Unless you were wanting to take it home. I can have Robert drop it over to you.’

  ‘I should’ve got everything out of your way already.’

  ‘We have so much more storage room here. Besides, I’m glad you didn’t, or I may never have found this. A horse of all things. I thought Mum was allergic to horses.’

  Paige’s mouth was moving, but Alice heard nothing except the sound of her own heartbeat banging in her ears, along with Nancy’s plea and the secret she’d forced into Alice’s safekeeping all those years ago.

  ‘Let Nana see,’ Alice said. She pulled out a stool and lowered her body onto the seat before she fell.

  Why had she been so reckless with this photograph, the only remaining picture of Nancy as a young woman? Alice had thought she’d been clever by mounting it in a frame one size too small, requiring part of the picture to be folded under in order to fit. But why fold when she could have cut off one side completely? This one reminder of a beautiful young Nancy that Alice had never had the heart to dispose of was now staring back, taunting her. It had been years since she’d looked at the photograph herself, now there it was—all of it—on Paige’s iPad, a gadget suddenly alive and dangerous, with its computer chip heart breathing fear into Alice.

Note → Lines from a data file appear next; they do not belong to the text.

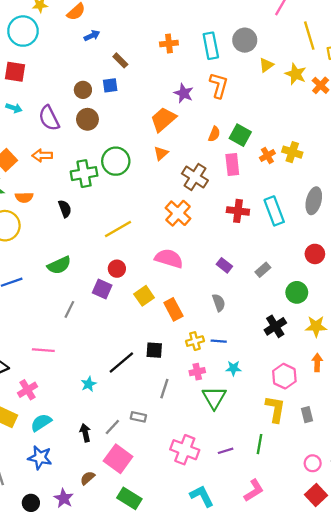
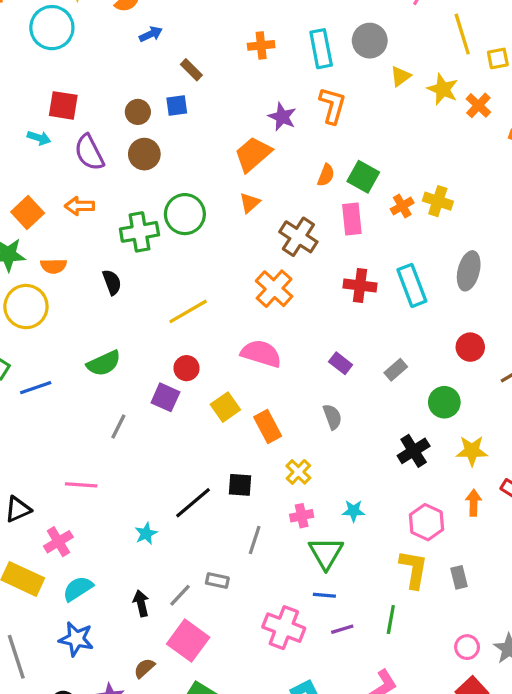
red square: (15, 72) -> (63, 105), moved
yellow cross: (195, 341) -> (298, 472), turned -30
blue line: (219, 341) -> (324, 595), moved

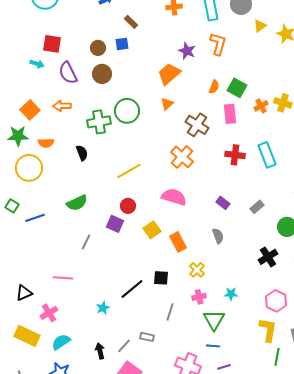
green line: (391, 619) -> (277, 357), moved

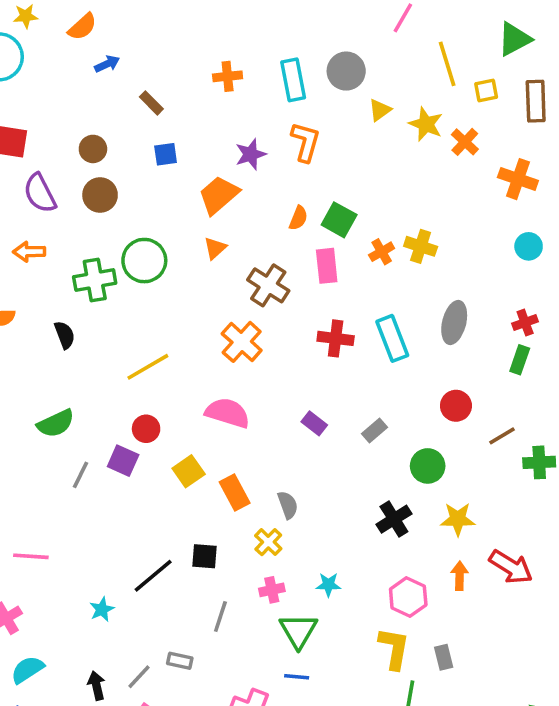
blue square: (122, 44) -> (166, 154), moved
purple star: (187, 51) -> (251, 154), turned 30
gray semicircle: (218, 236) -> (288, 505), moved
gray line: (86, 242) -> (81, 475), moved

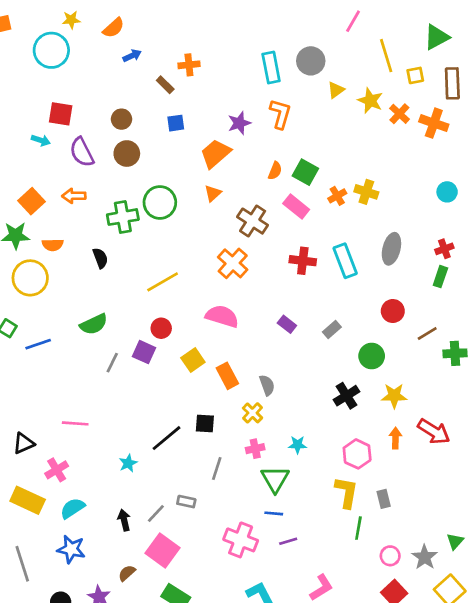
orange cross: (228, 76) -> (189, 65), moved
orange cross: (518, 179) -> (434, 123), moved
pink rectangle: (327, 266) -> (296, 206), turned -45

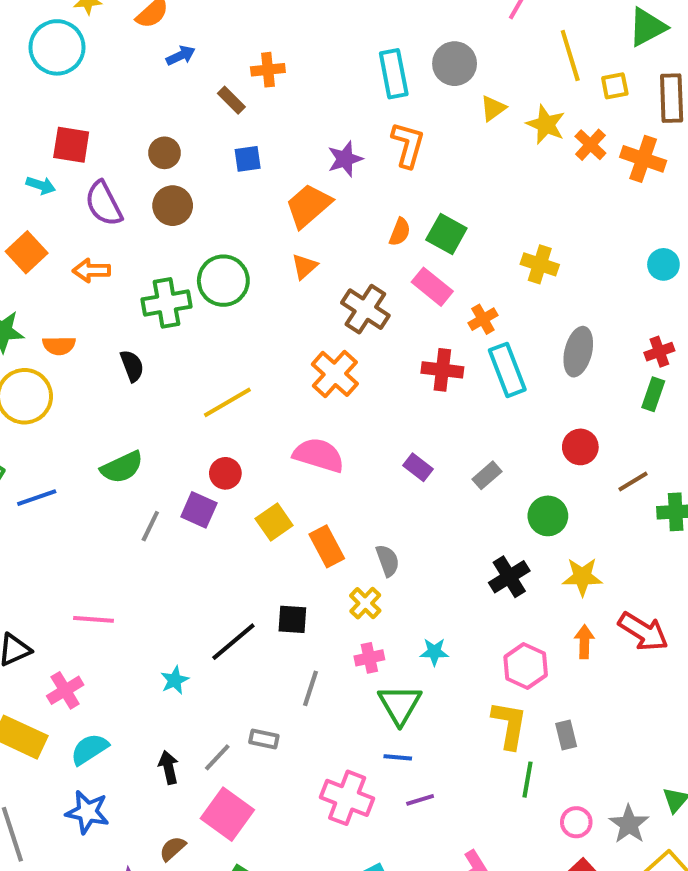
orange cross: (337, 196) -> (483, 319), moved
orange square: (32, 201) -> (27, 252), moved

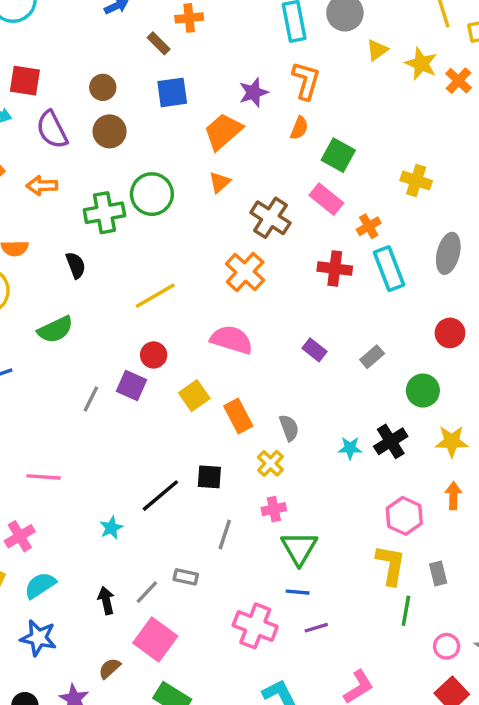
blue square: (248, 159) -> (172, 92), size x1.4
orange semicircle: (400, 232) -> (299, 128), moved
green semicircle: (122, 467) -> (55, 330), moved
cyan star: (434, 652) -> (350, 448), moved

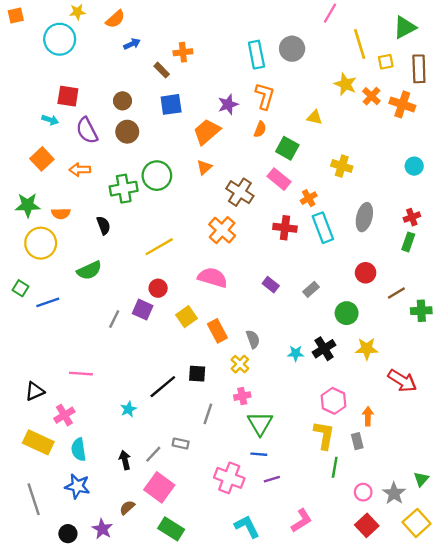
yellow triangle: (377, 50) -> (315, 117), moved, turned 49
orange arrow: (453, 496) -> (368, 416), moved
cyan semicircle: (40, 585) -> (79, 449), turned -65

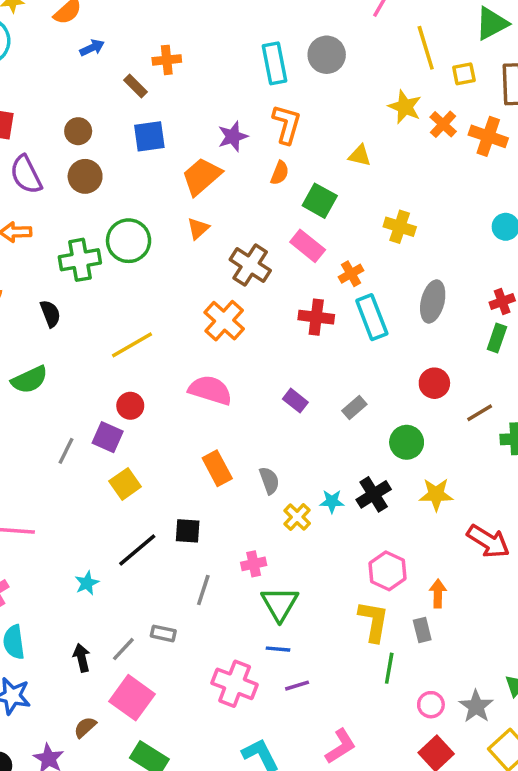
yellow square: (187, 317) -> (125, 484), moved
yellow cross: (240, 364) -> (297, 517), moved

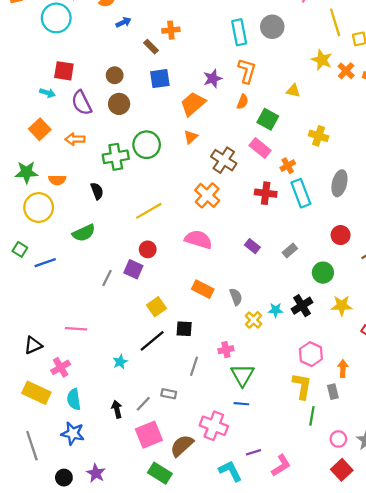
orange rectangle: (217, 468) -> (203, 289), turned -35
yellow square: (125, 484) -> (157, 307), moved
purple line: (297, 686) -> (254, 452), moved
pink square: (132, 698) -> (149, 435), turned 32
brown semicircle: (85, 727) -> (182, 446), moved, size x1.6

  ‘Okay, Miss Matilda,’ Paige’s palm patted her daughter’s bottom. She’d no doubt detected something in the way Alice had reacted. ‘Let Nana Alice have a minute. Find something else to do for a little while without the iPad. Off you go.’

  Paige took over the tea-making process, pouring more steaming liquid into cups, stirring in milk for Alice and tapping her spoon three times after stirring her own.

  Then, in a soft voice she asked, ‘Any idea where that picture was taken? Mum said she never left the Northern Beaches. She was also allergic to animal hair, which was why we could never have a dog or a rabbit.’

  ‘That’s right.’ Alice’s eyes blurred, making the image on the iPad harder to decipher, although not the signboard in the background: Saddleton Campdraft.